What is Negative Advertising?
There’s a common misconception that “negative advertising” refers to any ad that features something unpleasant. But the term actually refers to a type of ad that disparages a competitor, either directly or indirectly. A political attack ad would be the most extreme example, while an ad frankly comparing your product to a leading competitor would be on the softer, more acceptable end of the spectrum.
The category would not include the ranting mother, the lonely couch potato or the embarrassed teen. Those are all relatable conflicts any of us may experience – conflicts which can be resolved within the same ad. The mother finds a way to sneak veggies into the child’s diet. The couch potato goes out with friends. The teenager goes to the dance with his crush. All with the help of your product or service.
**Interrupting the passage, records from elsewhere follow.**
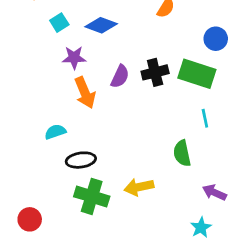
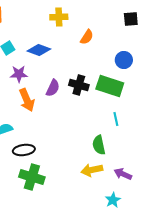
black cross: (155, 72) -> (79, 85), turned 30
yellow arrow: (139, 187) -> (92, 170), moved

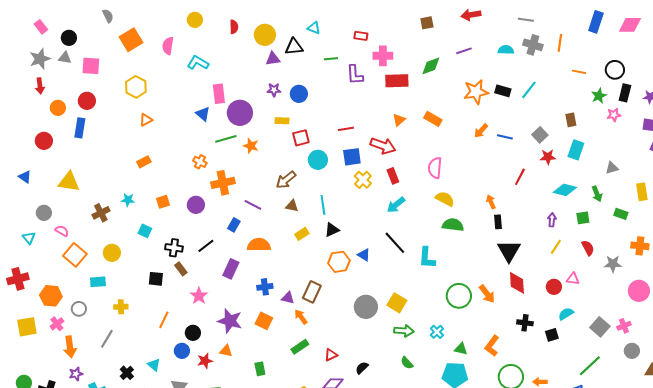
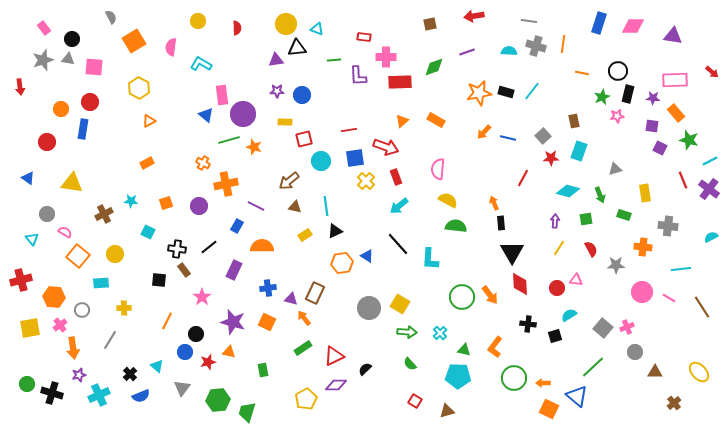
yellow circle: (265, 35) -> (286, 24), moved
red arrow: (40, 86) -> (20, 87), moved
red triangle: (331, 355) -> (334, 356), size x1.5

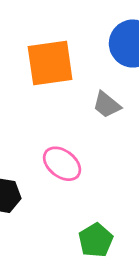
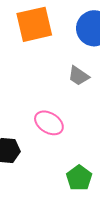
orange square: (50, 63) -> (34, 24), moved

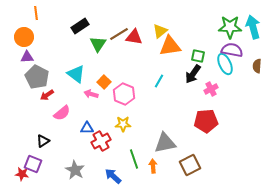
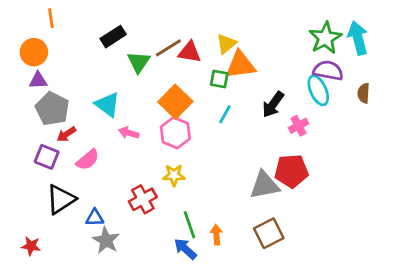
green star: (230, 27) -> (325, 38), turned -30
green square: (198, 56) -> (219, 79), moved
orange square: (104, 82) -> (175, 102), moved, size x1.6
blue triangle: (87, 128) -> (95, 218), moved
black triangle: (43, 141) -> (61, 199), size x1.6
gray triangle: (165, 143) -> (265, 185), moved
purple square: (33, 164) -> (47, 157), moved
blue arrow: (113, 176) -> (185, 249), moved

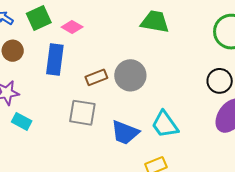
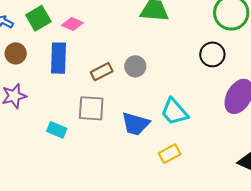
gray circle: (130, 75) -> (135, 66), size x0.7
black circle: (220, 81) -> (212, 54), moved
cyan rectangle: (22, 121) -> (57, 130), moved

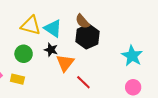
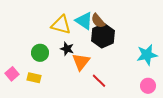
yellow triangle: (31, 25) -> (61, 25), moved
cyan triangle: (53, 28) -> (84, 21), moved
cyan star: (132, 56) -> (147, 55), turned 30

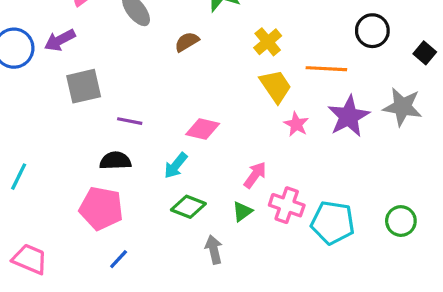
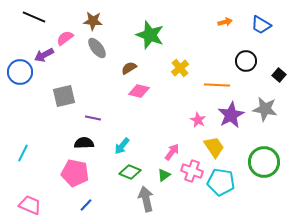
purple arrow: (60, 40) -> (44, 55), moved
yellow trapezoid: (276, 86) -> (214, 147), moved
pink diamond: (203, 129) -> (139, 91), moved
green circle: (401, 221) -> (264, 162), moved, size x1.6
gray arrow: (214, 250) -> (146, 199), size x1.4

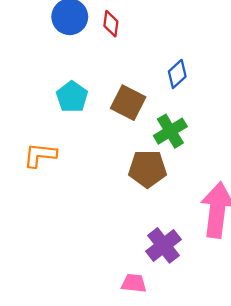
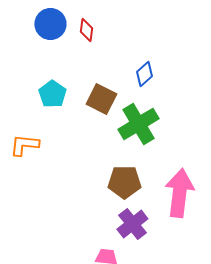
green cross: (170, 131) -> (138, 124), size x1.4
brown pentagon: (147, 169) -> (124, 182), moved

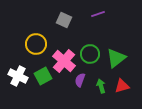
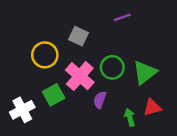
gray square: (64, 20) -> (79, 36), moved
white cross: (18, 76) -> (22, 110), moved, turned 36
green arrow: (101, 86) -> (130, 117), moved

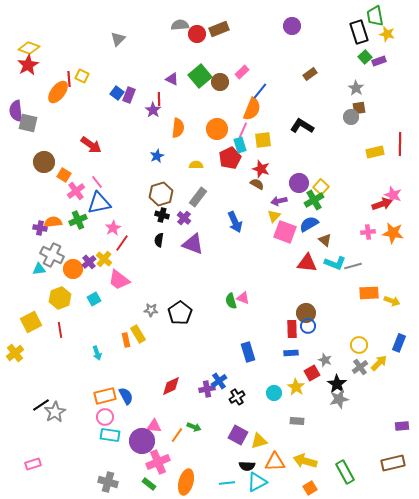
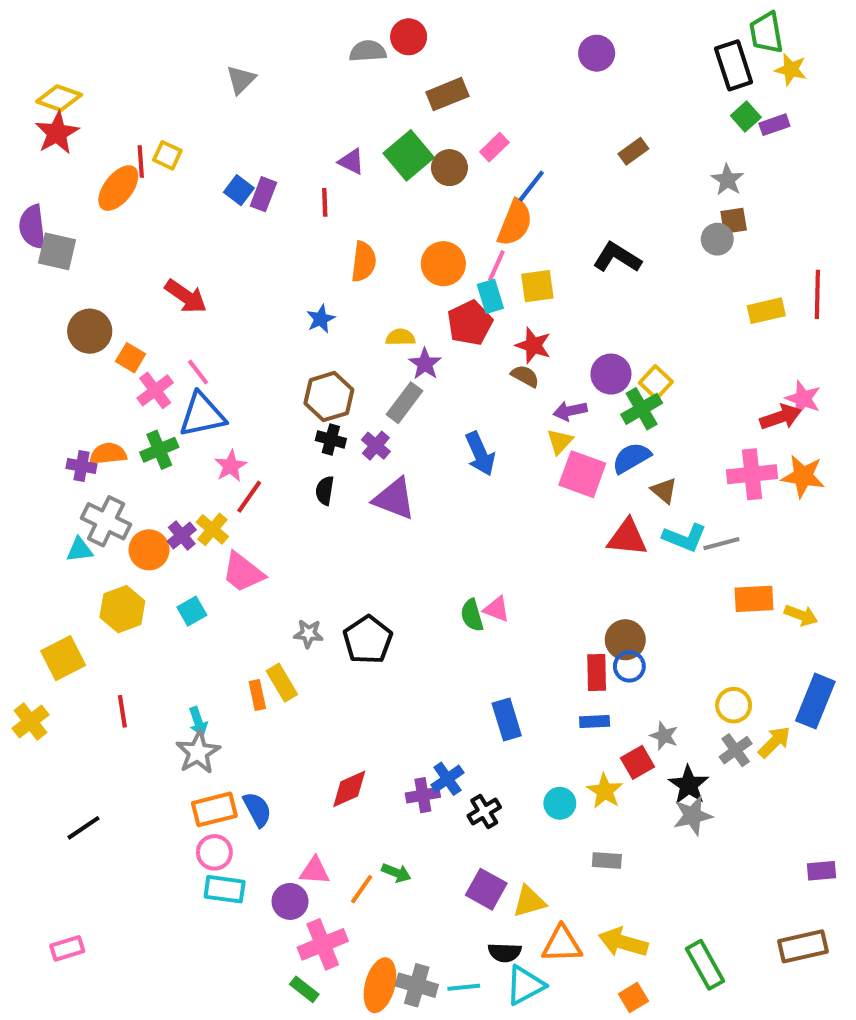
brown rectangle: (219, 29) -> (447, 94), moved
red circle: (197, 34) -> (409, 37), moved
purple star: (153, 110) -> (425, 364), moved
pink cross: (368, 232) -> (752, 474), size x1.6
red line: (60, 330) -> (122, 711), moved
blue rectangle: (399, 343) -> (815, 701), size x1.4
gray star: (55, 412) -> (198, 752), moved
purple circle: (142, 441) -> (290, 901), size x0.7
gray cross: (108, 482) -> (417, 985), moved

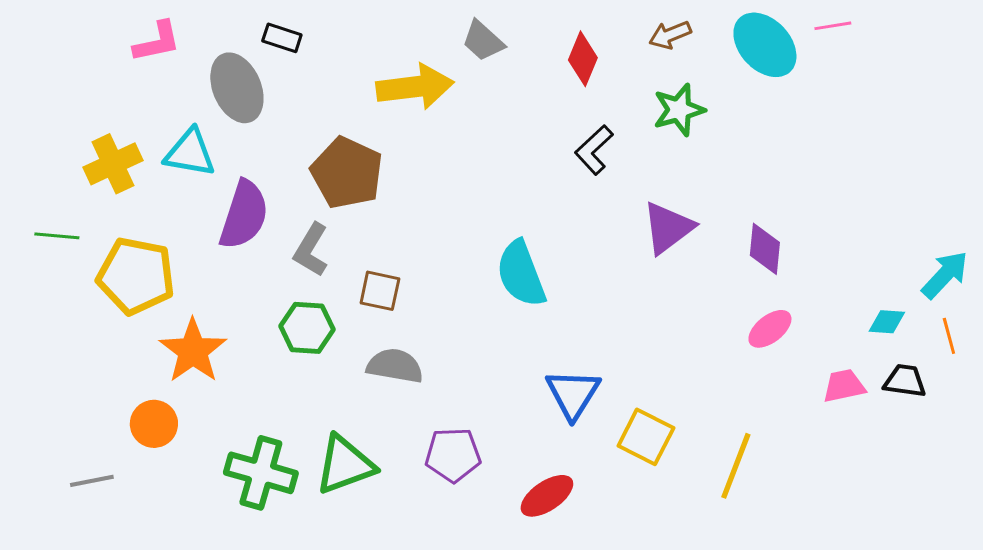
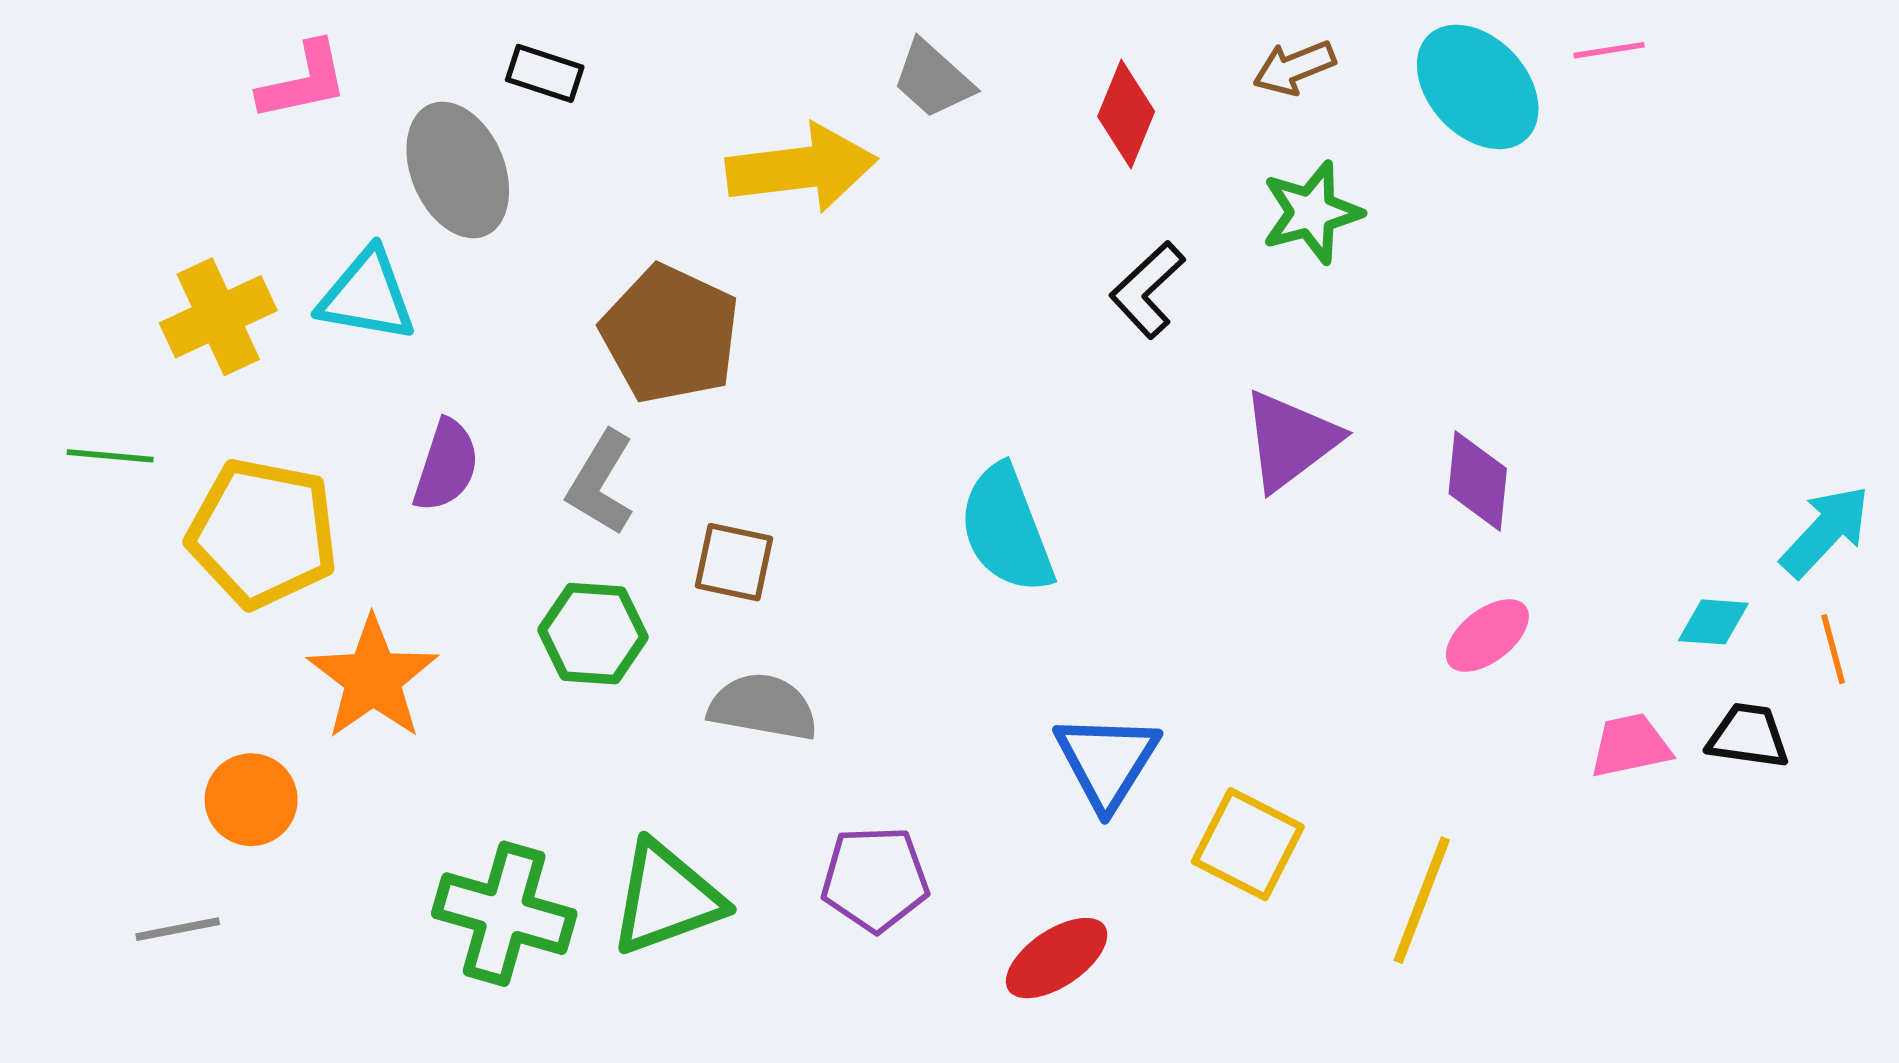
purple semicircle: (244, 215) -> (446, 466), moved, size x0.7
orange circle: (154, 424) -> (251, 800), moved

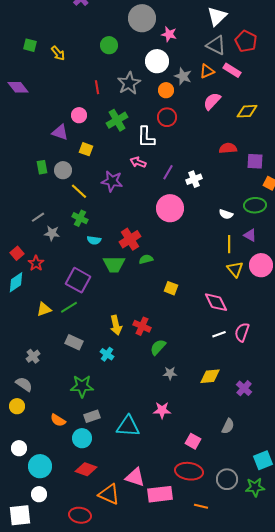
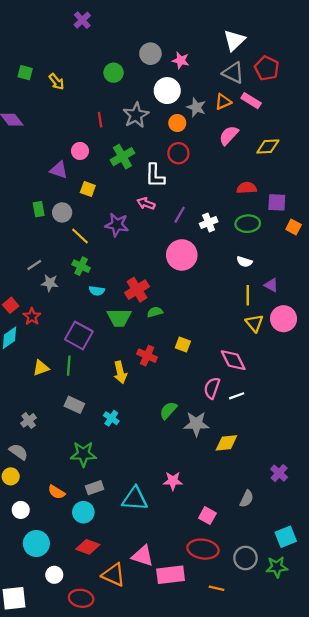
gray circle: (142, 18) -> (150, 54), moved, size x0.7
green ellipse: (255, 205) -> (248, 224), moved
green line: (69, 307) -> (69, 366), turned -54
yellow arrow: (116, 325) -> (120, 372), moved
red cross: (142, 326) -> (147, 356), moved
pink semicircle: (242, 332) -> (212, 388), moved
gray star: (170, 373) -> (196, 424), moved, size x1.6
purple cross: (244, 388) -> (279, 473), moved
white circle: (19, 448) -> (21, 510), moved
white circle: (39, 494) -> (54, 575), moved

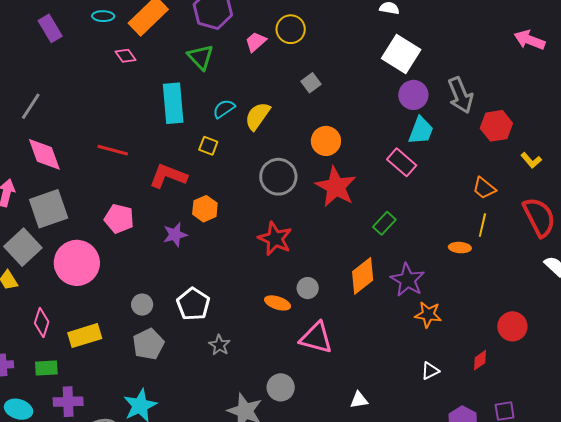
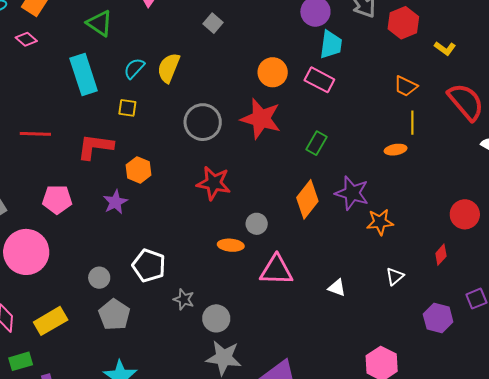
orange circle: (326, 141) -> (273, 72), moved
gray circle: (281, 387) -> (216, 318), moved
white triangle: (359, 400) -> (337, 288), moved, turned 42

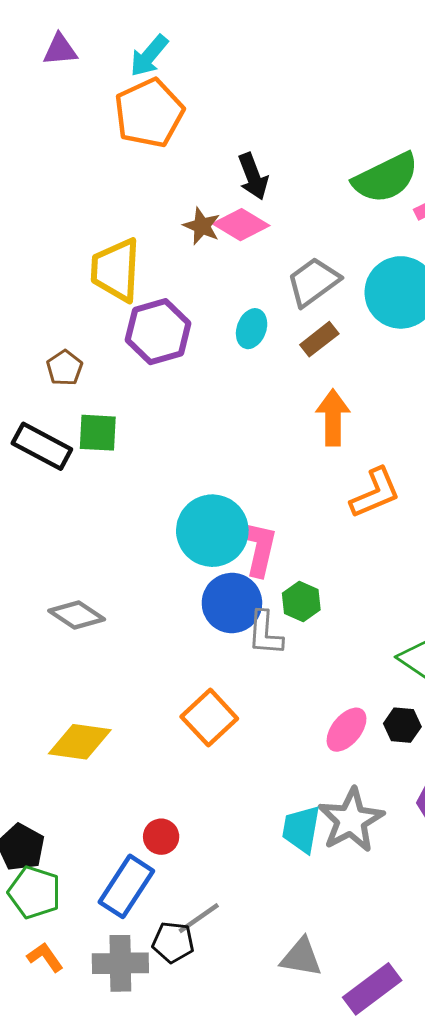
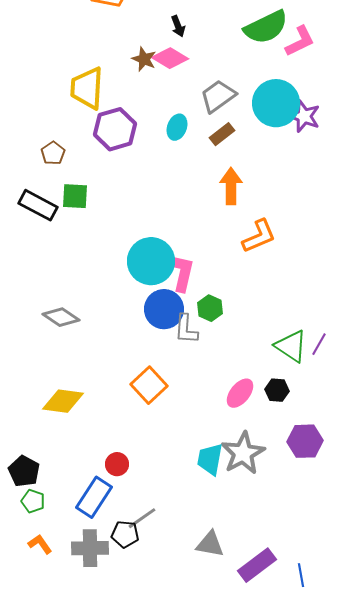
black arrow: (253, 176) -> (178, 26), size x0.7
green pentagon: (34, 892) -> (33, 501), size x0.7

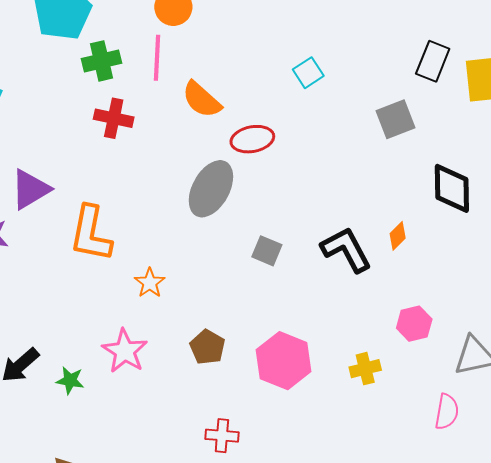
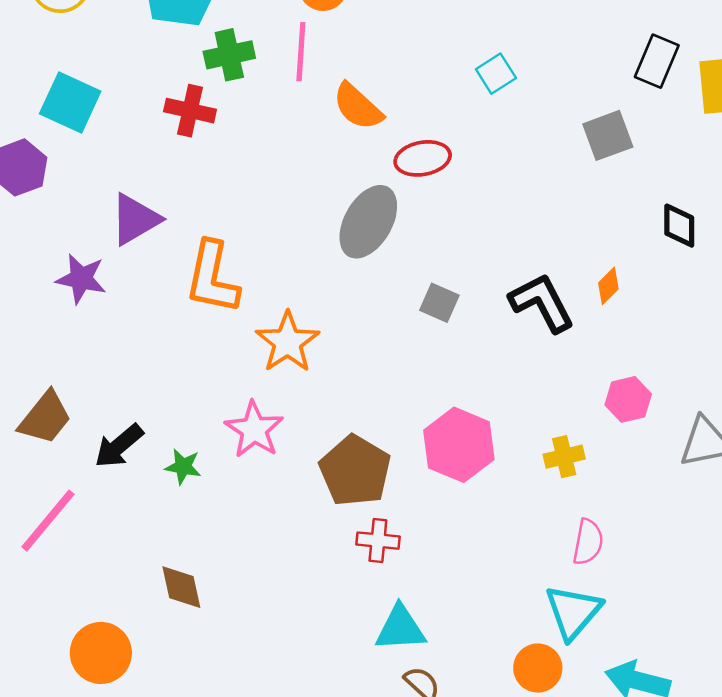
red cross: (114, 118) -> (190, 111), moved
black diamond: (452, 188) -> (679, 226), size x0.7
orange star: (150, 283) -> (288, 342), size x1.6
brown pentagon: (207, 347) -> (355, 471), moved, size x1.6
pink semicircle: (447, 412) -> (588, 542), moved

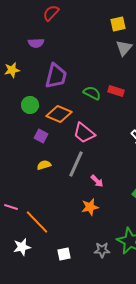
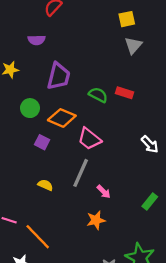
yellow semicircle: (44, 165) -> (45, 185), moved, turned 40

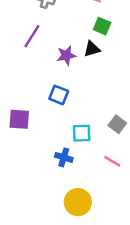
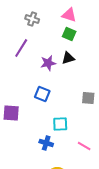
green square: (102, 26) -> (69, 34), moved
gray square: (117, 124) -> (88, 98), moved, turned -32

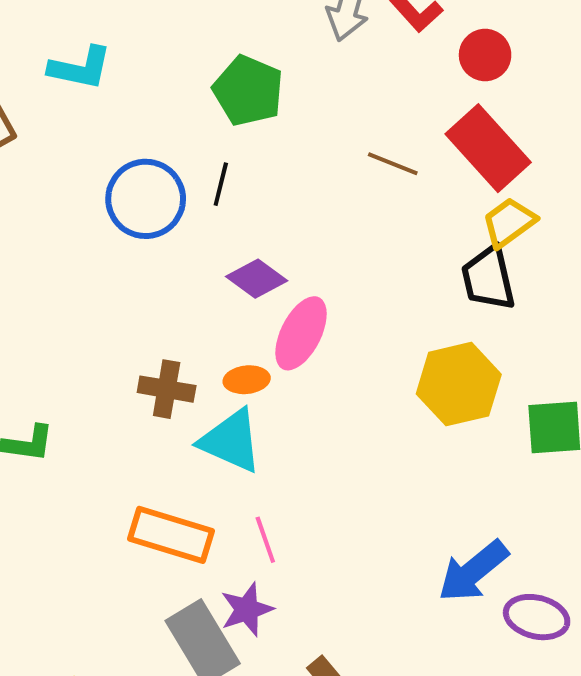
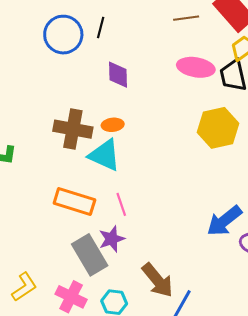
brown line: (393, 164) -> (186, 18), turned -30
purple diamond: (257, 279) -> (118, 75), turned 52
pink ellipse: (301, 333) -> (196, 67), moved, turned 72
brown cross: (167, 389) -> (73, 129), size x1.4

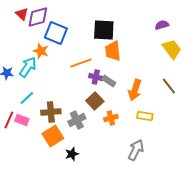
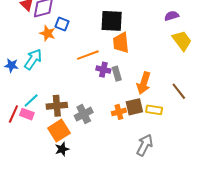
blue square: (56, 33) -> (62, 24), size x0.6
orange star: (41, 51) -> (48, 33), moved
gray rectangle: (109, 81) -> (117, 74), turned 40
brown line: (169, 86) -> (179, 91), moved
cyan line: (27, 98) -> (31, 101), moved
brown square: (95, 101) -> (134, 107), moved, turned 30
black star: (72, 154) -> (62, 149), moved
Understanding the Good Kind of Negative
The Power of Conflict and Resolution
Conflict and resolution are the essence of storytelling. And as researchers and psychologists have established, storytelling is one of the most powerful persuasive tools we have. So powerful, in fact, that the U.S. Defense Advanced Research Projects Agency (DARPA) has researched the effects narratives have on human psychology.
The Power of Relatability
Relatability is also crucial – and that includes common life struggles. In a Nielsen survey comparing the impact of different themes in advertising, ads depicting real-life situations resonated most powerfully.
Millennial parents, for instance, prefer seeing the difficult side of parenting. Youth research firm Cassandra reports that 44 percent of U.S. millennial parents felt better about themselves when other parents admitted to their own parenting mishaps.
“They want brands to provide honest marketing campaigns with relatable portrayals of the challenges of parenting, as well as moments that show more performative parenting to provide humor,” said Meredith Hirt, insights writer for Cassandra.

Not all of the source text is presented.